[Page-level text extractions]

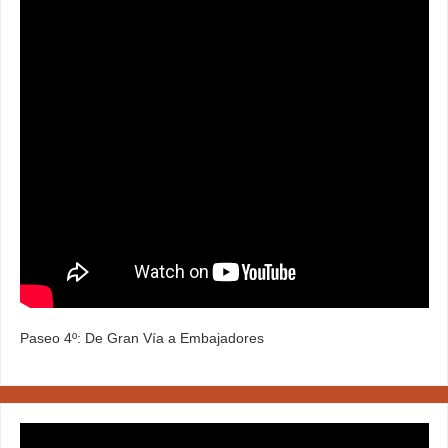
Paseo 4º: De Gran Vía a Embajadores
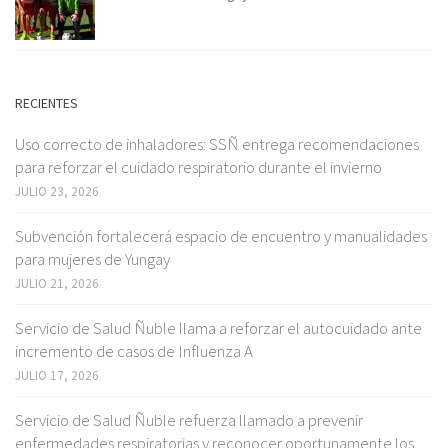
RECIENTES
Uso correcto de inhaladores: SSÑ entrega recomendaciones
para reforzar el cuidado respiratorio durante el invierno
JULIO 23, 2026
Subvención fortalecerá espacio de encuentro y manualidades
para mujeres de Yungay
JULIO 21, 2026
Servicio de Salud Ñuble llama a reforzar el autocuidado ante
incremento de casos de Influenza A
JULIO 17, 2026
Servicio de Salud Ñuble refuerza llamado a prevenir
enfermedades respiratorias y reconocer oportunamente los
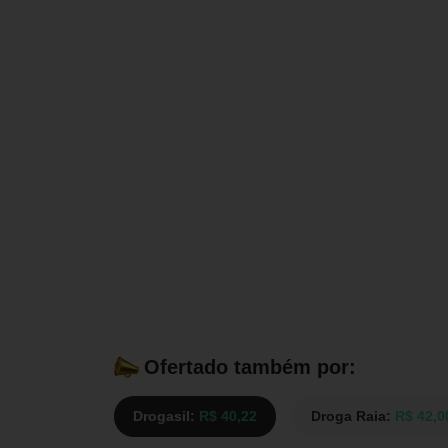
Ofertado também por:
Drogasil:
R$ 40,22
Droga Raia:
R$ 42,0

...

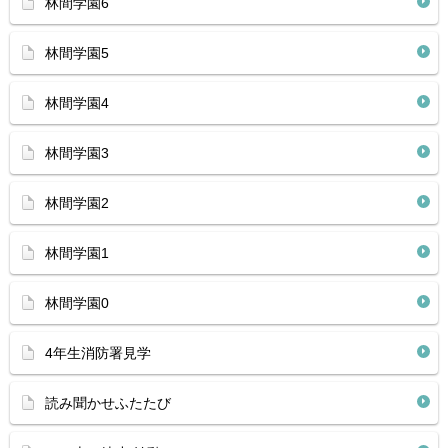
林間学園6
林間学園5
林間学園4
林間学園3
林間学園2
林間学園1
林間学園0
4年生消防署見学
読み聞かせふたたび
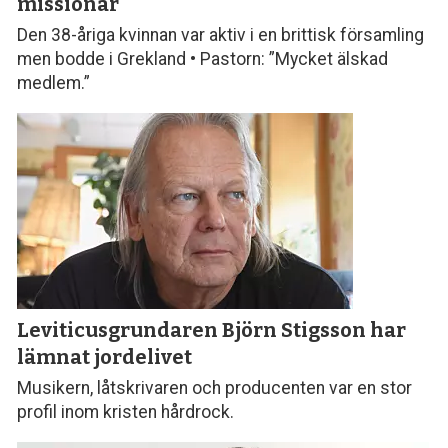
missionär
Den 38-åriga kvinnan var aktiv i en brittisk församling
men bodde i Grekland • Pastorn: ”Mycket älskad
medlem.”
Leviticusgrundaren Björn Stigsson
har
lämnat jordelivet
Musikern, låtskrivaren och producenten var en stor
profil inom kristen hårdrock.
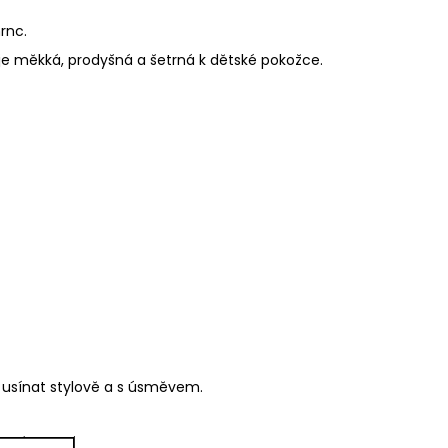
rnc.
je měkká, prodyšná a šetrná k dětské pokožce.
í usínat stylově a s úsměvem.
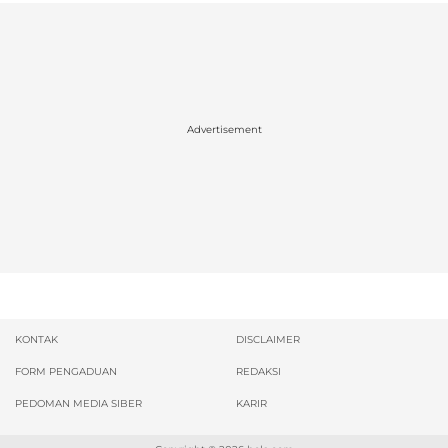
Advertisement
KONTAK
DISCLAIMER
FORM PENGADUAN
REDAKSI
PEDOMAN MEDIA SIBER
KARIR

---

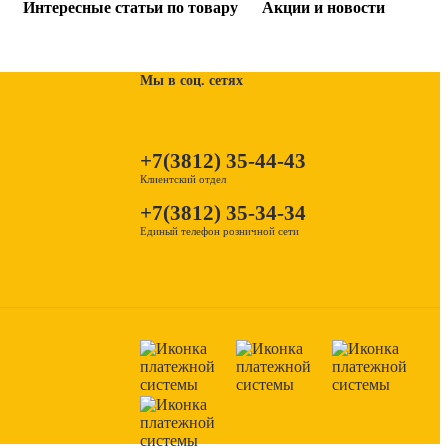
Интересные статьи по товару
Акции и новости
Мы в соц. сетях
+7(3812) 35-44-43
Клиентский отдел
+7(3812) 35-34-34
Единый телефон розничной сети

- [Problem to solve]: Go through the records line by line, and copy each line that holds the string "Ñuble".

- [Answer to the exercise]:
Servicio de Salud Ñuble llama a reforzar el autocuidado ante
Servicio de Salud Ñuble refuerza llamado a prevenir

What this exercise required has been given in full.